G.F. Gli sviluppi riguardano un approccio sempre meno invasivo per lo studio di questi particolari manufatti! Riuscire a ricostruire completamente, attraverso risultati strettamente non-invasivi, la stratigrafia di un violino, i trattamenti effettuati durante la costruzione e i materiali applicati negli strati di finitura è un obiettivo non solo del Laboratorio Arvedi ma anche del Museo del Violino e di tutta la comunità di liutai (più di 150 botteghe solo nella città di Cremona). La liuteria cremonese è patrimonio immateriale dell’UNESCO dal 2012 e ha bisogno (e voglia, soprattutto) di ricevere continuamente spunti e testimonianze dal passato che noi proviamo a fornire attraverso la ricerca scientifica.

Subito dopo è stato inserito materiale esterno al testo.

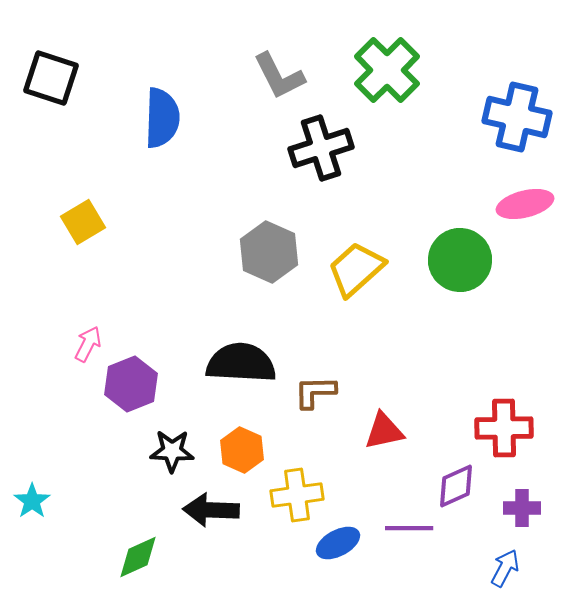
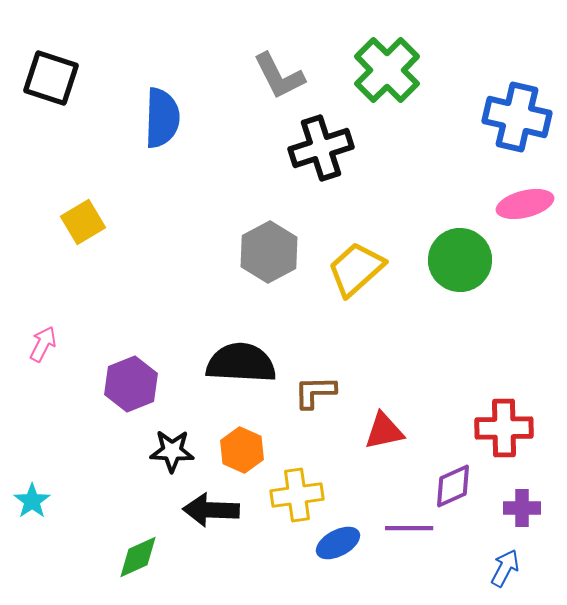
gray hexagon: rotated 8 degrees clockwise
pink arrow: moved 45 px left
purple diamond: moved 3 px left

F.D.T. Un'ultima domanda, un po’ più generale sul lavoro del Conservation Scientist. Il Laboratorio Arvedi presso il Museo del Violino rappresenta un esempio virtuoso del felice matrimonio tra scienza e Beni Culturali ed è ciò che dovrebbe accadere in tutte le realtà del territorio Italiano. Questa “macchina” funziona, immagino, grazie alla collaborazione di figure differenti (ricercatori, liutai, restauratori, responsabili del museo): secondo te questo “Modello Cremona” può essere effettivamente esportato in altre realtà? Se sì, con quali attività si può divulgare il lavoro dello scienziato della conservazione per far sì che il nostro lavoro sia valorizzato e considerato fondamentale per la società contemporanea?
G.F. Come dici tu, il sistema funziona perchè il lavoro è focalizzato su un interesse comune: gli strumenti musicali! Cremona possiede un “saper-fare” lungo ormai quasi 400 anni anche se, purtroppo, ne ha dimenticato la parte fondamentale per quasi un secolo, quella che coinvolge la tradizione di Stradivari e dei suoi maestri. Tutte le parti in causa, che hai già citato, stanno lavorando verso la riscoperta di quelle tradizioni ormai conosciute solo in parte e noi, per farlo, ci mettiamo l’approccio scientifico. Siamo 4 ricercatori (Tommaso Rovetta, Claudia Invernizzi e Michela Albano, oltre a me), coordinati dal Professor Malagodi, tutti laureati in Tecnologie per i Beni Culturali (LM-11) in città diverse (io a Torino!) e ognuno di noi sta maturando negli anni un’esperienza rivolta alla conoscenza di questi oggetti bellissimi e alla capacità di sviluppare un percorso realmente multi-disciplinare che si intreccia con le altre realtà del “Modello Cremona”. La comunicazione tra figure professionali così diverse non è affatto scontata, ma si impara a conoscersi e a capirsi (o almeno, ce la faremo!). Credo possa essere un sistema virtuoso, esportabile in ogni realtà che vuole (e ha le risorse culturali e materiali) valorizzare i Beni Culturali legati al suo territorio. In questo momento, il ruolo del Conservation Scientist (partendo quasi da zero) sta lentamente crescendo anche grazie a gruppi di giovani ricercatori ed esperti di diagnostica che vogliono (giustamente!) farne una professione mettendoci la faccia. Ritengo che lavorare bene (avendone la possibilità!), nella direzione tracciata da alcuni anni, sia la miglior pubblicità per questa splendida professione e il modo migliore per sancire definitivamente la necessità di una figura lavorativa che possa riunire le nostre competenze. Sperando che qualcuno se ne accorga!
Il gruppo di ricerca del Laboratorio Arvedi di Diagnostica Non-Invasiva capitanato dal Prof. Malagodi. |
F.D.T. Caro Giacomo, ti ringrazio a nome del team di RCH per averci dato la possibilità di parlare di questi studi interessantissimi e che certamente meritano una ampia diffusione. Auguriamo buon lavoro a te e a tutto il gruppo del Laboratorio Arvedi!
G.F. Grazie a te e a tutto il team di “researchers”!